The rally brought out thousands of supporters of the alt-right, a loosely-knit coalition of white supremacists, white nationalists and neo-Nazis.
"There does not seem to be any reasonable evidence put forward that he engaged in murderous intent", Spencer said. He said he doesn't feel any personal responsibility for the violence that erupted in Charlottesville. I have a right to speak.
James Alex Fields his auto into a crowd of counter-protesters at a white nationalist rally in Charlottesville past year tied to the defense of Confederate monuments. Some dressed in battle gear.
US President Donald Trump was strongly condemned by fellow Republicans as well as Democrats for saying afterward that "both sides" were to blame for the violence.
Fields referred to Heyer's mother in a recorded jailhouse phone call as a "communist" and "one of those anti-white supremacists". Prosecutor Nina-Alice Antony said Fields was angry over the fighting going on and posted on Instagram before the rally. He posted the meme publicly to his Instagram page and sent a similar image as a private message to a friend in May 2017.

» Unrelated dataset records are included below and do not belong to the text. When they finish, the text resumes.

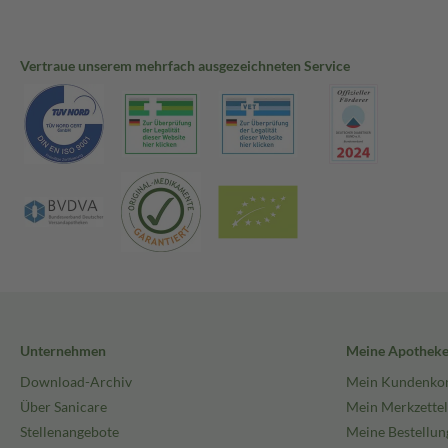
Vertraue unserem mehrfach ausgezeichneten Service
Unternehmen
Meine Apothek
Download-Archiv
Mein Kundenko
Über Sanicare
Mein Merkzettel
Stellenangebote
Meine Bestellun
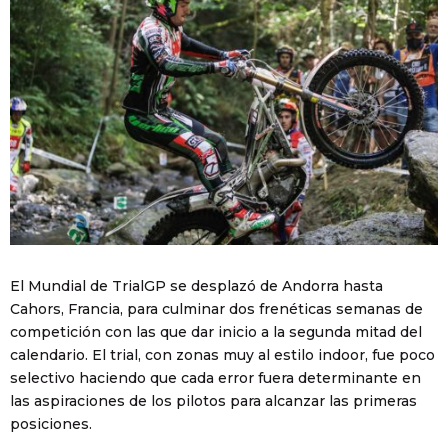
El Mundial de TrialGP se desplazó de Andorra hasta
Cahors, Francia, para culminar dos frenéticas semanas de
competición con las que dar inicio a la segunda mitad del
calendario. El trial, con zonas muy al estilo indoor, fue poco
selectivo haciendo que cada error fuera determinante en
las aspiraciones de los pilotos para alcanzar las primeras
posiciones.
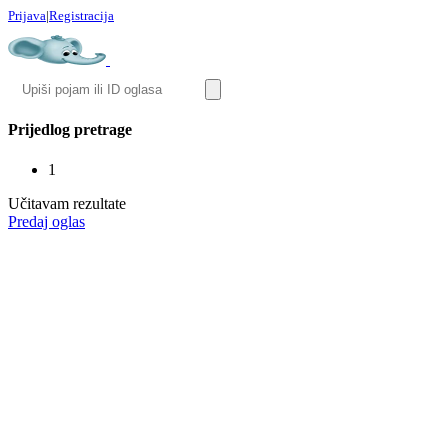
Prijava
|
Registracija
Prijedlog pretrage
1
Učitavam rezultate
Predaj oglas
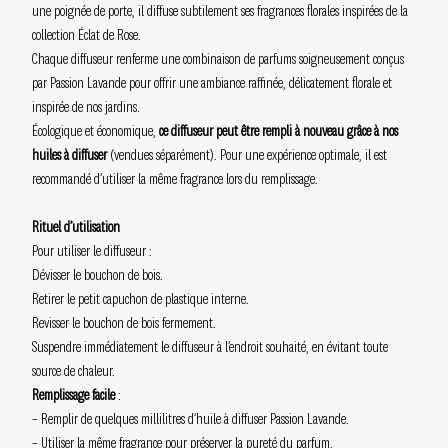
une poignée de porte, il diffuse subtilement ses fragrances florales inspirées de la
collection Éclat de Rose.
Chaque diffuseur renferme une combinaison de parfums soigneusement conçus
par Passion Lavande pour offrir une ambiance raffinée, délicatement florale et
inspirée de nos jardins.
Écologique et économique,
ce diffuseur peut être rempli à nouveau grâce à nos
huiles à diffuser
(vendues séparément). Pour une expérience optimale, il est
recommandé d’utiliser la même fragrance lors du remplissage.
Rituel d’utilisation
Pour utiliser le diffuseur :
Dévisser le bouchon de bois.
Retirer le petit capuchon de plastique interne.
Revisser le bouchon de bois fermement.
Suspendre immédiatement le diffuseur à l’endroit souhaité, en évitant toute
source de chaleur.
Remplissage facile
:
– Remplir de quelques millilitres d’huile à diffuser Passion Lavande.
– Utiliser la même fragrance pour préserver la pureté du parfum.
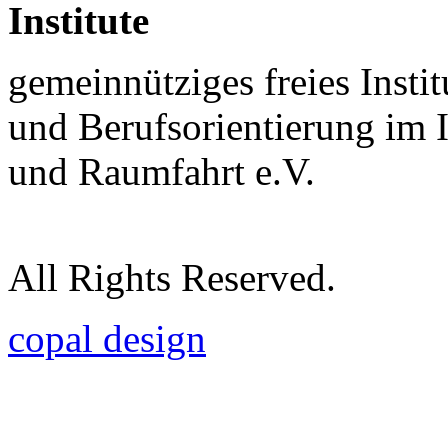
Institute
gemeinnütziges freies Insti
und Berufsorientierung im 
und Raumfahrt e.V.
All Rights Reserved.
copal design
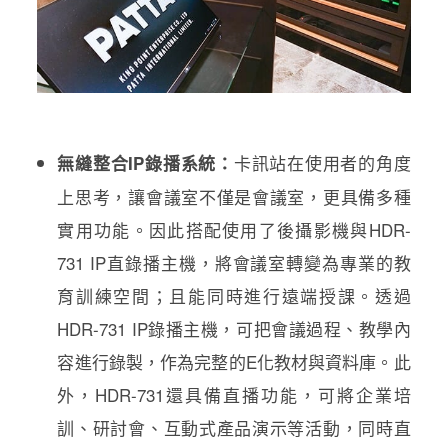
卡訊站在使用者的角度
無縫整合IP錄播系統：
上思考，讓會議室不僅是會議室，更具備多種
實用功能。因此搭配使用了後攝影機與HDR-
731 IP直錄播主機，將會議室轉變為專業的教
育訓練空間；且能同時進行遠端授課。透過
HDR-731 IP錄播主機，可把會議過程、教學內
容進行錄製，作為完整的E化教材與資料庫。此
外，HDR-731還具備直播功能，可將企業培
訓、研討會、互動式產品演示等活動，同時直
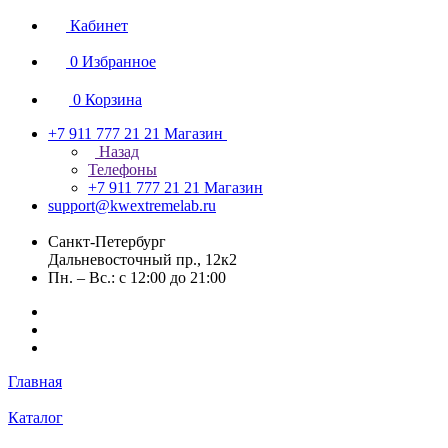
Кабинет
0
Избранное
0
Корзина
+7 911 777 21 21
Магазин
Назад
Телефоны
+7 911 777 21 21
Магазин
support@kwextremelab.ru
Санкт-Петербург
Дальневосточный пр., 12к2
Пн. – Вс.: с 12:00 до 21:00
Главная
Каталог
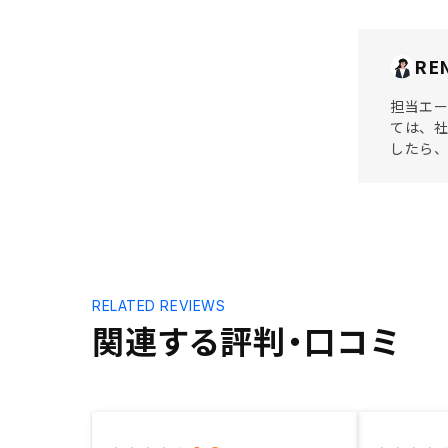
RE
担当エー
ては、社
したら、
RELATED REVIEWS
関連する評判・口コミ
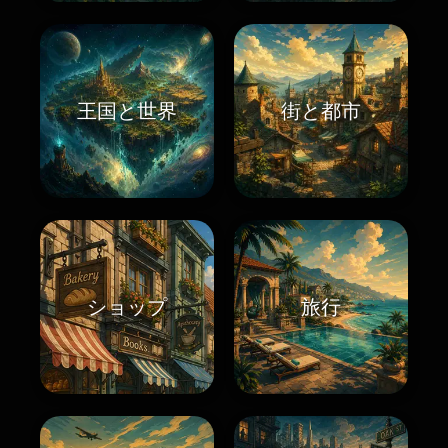
王国と世界
街と都市
ショップ
旅行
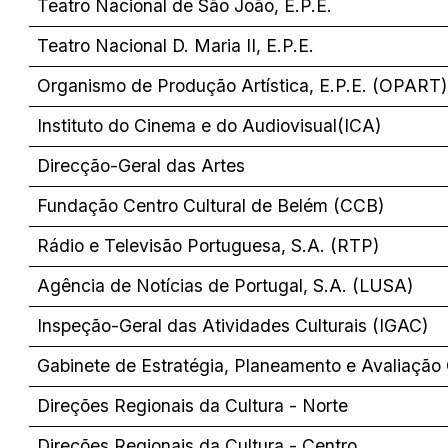
Teatro Nacional de São João, E.P.E.
Teatro Nacional D. Maria II, E.P.E.
Organismo de Produção Artística, E.P.E. (OPART)
Instituto do Cinema e do Audiovisual(ICA)
Direcção-Geral das Artes
Fundação Centro Cultural de Belém (CCB)
Rádio e Televisão Portuguesa, S.A. (RTP)
Agência de Notícias de Portugal, S.A. (LUSA)
Inspeção-Geral das Atividades Culturais (IGAC)
Gabinete de Estratégia, Planeamento e Avaliação
Direções Regionais da Cultura - Norte
Direções Regionais da Cultura - Centro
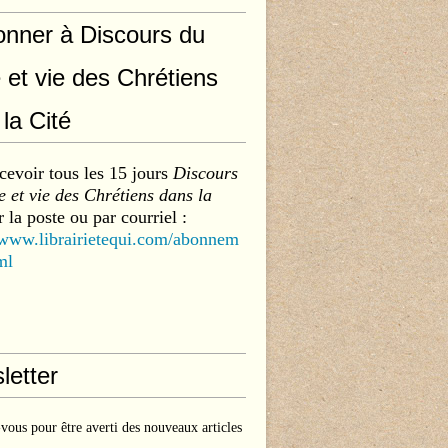
onner à Discours du
 et vie des Chrétiens
la Cité
cevoir tous les 15 jours
Discours
 et vie des Chrétiens dans la
 la poste ou par courriel :
/www.librairietequi.com/abonnem
ml
letter
ous pour être averti des nouveaux articles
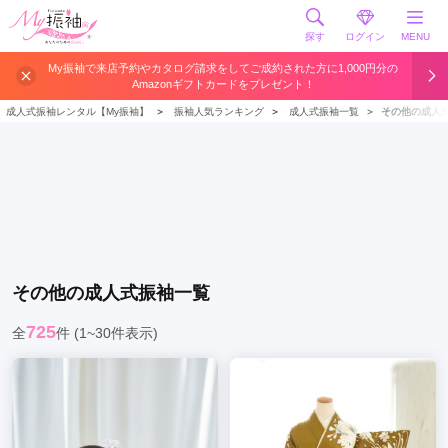
探す
ログイン
MENU
My振袖で来店予約やカタログ請求をしてご成約された方に1,000円分の
Amazonギフトカードをプレゼント！
成人式振袖レンタル【My振袖】
＞
振袖人気ランキング
＞
成人式振袖一覧
＞
その他の成人
その他
の成人式振袖一覧
725
全
件
(1~30件表示)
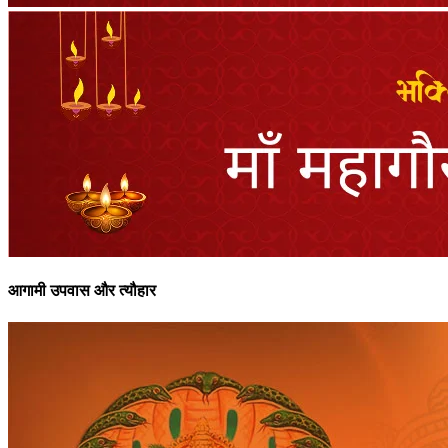
आगामी उपवास और त्यौहार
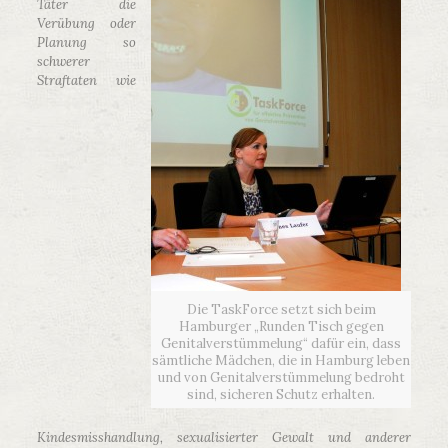
Täter die
Verübung oder
Planung so
schwerer
Straftaten wie
Die TaskForce setzt sich beim
Hamburger „Runden Tisch gegen
Genitalverstümmelung“ dafür ein, dass
sämtliche Mädchen, die in Hamburg leben
und von Genitalverstümmelung bedroht
sind, sicheren Schutz erhalten.
Kindesmisshandlung, sexualisierter Gewalt und anderer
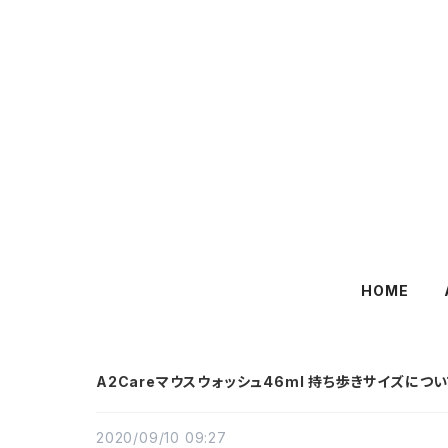
HOME
A2Careマウスウォッシュ46ml 持ち歩きサイズについ
2020/09/10 09:27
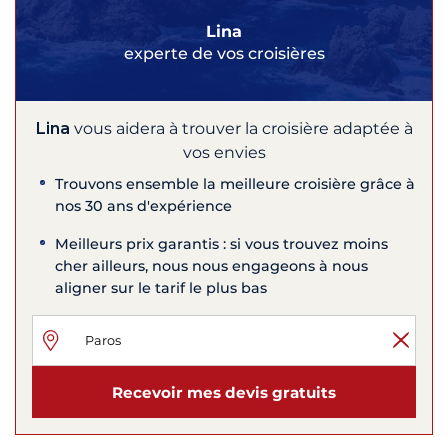
Lina
experte de vos croisières
Lina
vous aidera à trouver la croisière adaptée à
vos envies
Trouvons ensemble la meilleure croisière grâce à
nos 30 ans d'expérience
Meilleurs prix garantis : si vous trouvez moins
cher ailleurs, nous nous engageons à nous
aligner sur le tarif le plus bas
Recevoir mes devis gratuits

During the trial, Fields' attorney, John Hill, tried to argue that Fields panicked and was scared when he drove his auto into the crowd and was remorseful.
Fields' defense asked the court to find him guilty of lesser charges of unlawful wounding and involuntary manslaughter, arguing that he was immature at the time of the attack and that he drove into protesters out of fear. The jury is set to return on Monday to determine his sentence.
The 21-year-old Fields of Maumee, Ohio, faces up to life in prison at sentencing.